The road to Çanakkale was scenic with interesting stops: a refreshing mix of fresh pomegranate and orange juice was squeezed as I watched; colorful hand-woven textiles from nearby villages proved irresistible; olives and olive oil in Edremit beat Istanbul prices. Villages gave way to resort towns with apartment blocks by the water; satellite dishes blanketed the rooftops; a clever restaurant billboard read "It is not where you live but where you are fed that counts." An inland road took us by fields of roses cultivated for sale; open trucks heaped with melons and crates of tomatoes and potatoes chugged along. As night approached goats descended from the mountains; roadside stands closed down under plastic covers; people in long coats and headscarves rushed home for iftar. Then a big Trojan horse sculpture appeared by the seaside; we were in Çanakkale. Our Hotel, the Akol, managed well the tour groups, who were there to visit nearby Troy.

Çanakkale
Meaning "Clay Fortress" in Turkish, Çanakkale is strategically located at the Dardanelles across from Gelibolu (Gallipoli). The strait is named after the legendary king of Troy, Dardanos; its history is of people battling each other for control of this narrow passage, which unites the Mediterranean and Aegean with the Marmara and Black Seas. The last battle was when the British attacked Gallipoli to reach Istanbul during World War I. Under the command of Atatürk the Turks battled for eight months, losing 400,000 soldiers. 18 March 1915, the date of victory, adorns the hillside in Çanakkale.The international passage, with its rough waters and undercurrents, is now open to all.

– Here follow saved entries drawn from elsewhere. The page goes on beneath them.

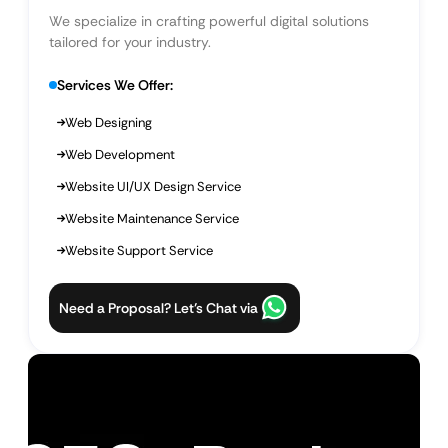
We specialize in crafting powerful digital solutions
tailored for your industry.
Services We Offer:
Web Designing
Web Development
Website UI/UX Design Service
Website Maintenance Service
Website Support Service
Need a Proposal? Let’s Chat via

Truva (Troy) is 32 km south of Çanakkale. It was lost to legend until Heinrich Schliemann, a German-born businessman and amateur archeologist from California, rediscovered it in 1871. He uncovered superimposed towns going back to 3000 BC. Troy used to be a coastal fishing village until the sea filled in, moving the settlement inland. The cities called Troy I-Troy V were of similar culture. The town took on a new character with Troy VI (1800-1275 BC). This was the city of Priam, which engaged in the decade-long Trojan War. According to Homer, Odysseus (Ulysses) came up with the idea of a wooden horse filled with soldiers. Another theory is that an earthquake brought down the walls in 1275 and hastened the Greek Achaeans' victory; so in gratitude to Poseidon the Earth-Shaker, they built a monumental wooden statue of Poseidon's horse.

Troy IX is the Roman city (300 BC-300 AD). The ruins are of the nine ancient cities, one on top of another. As houses with thatched roofs collapsed over time, new ones were built. The different strata are well marked. A replica of the Trojan horse sits on the site, which itself reveals few thrills. However, the semi-legendary antiquity and the beauty of the setting are well worth the visit.

Our trip continued north by the Dardanelles, and then along the southern shores of the Marmara Sea, dotted with vacation towns. The ever-changing scenery included cargo ships on rough waters, fields of purple mountain thyme, irrigated rice paddies on flat land, and harvested sunflower stalks bent by the wind. In Biga school children in uniform crowded the streets at the end of their morning shift. Road construction brought us to a crawl; our bus developed a filter problem outside of Bandirma. We decided to stop for lunch at a nearby truck stop while our driver cleaned out the filter. People were friendly; we did not seem to bother the all-male clientele. The place was clean and the food tasty.

Back on the road, we saw that small industries claimed the fields: poultry farms, food processing plants, an animal husbandry institute, furniture manufacturers, marble craftsmen and textile centers. Near Karacabey vendors sold small winter melons and honey by the roadside; we passed by a bird sanctuary. Soon after Bursa sprawled before us; the entry to "green" Bursa teemed with billboards and automobile assembly plants. We reached Çekirge, a suburb known for its thermal baths, our home for two nights.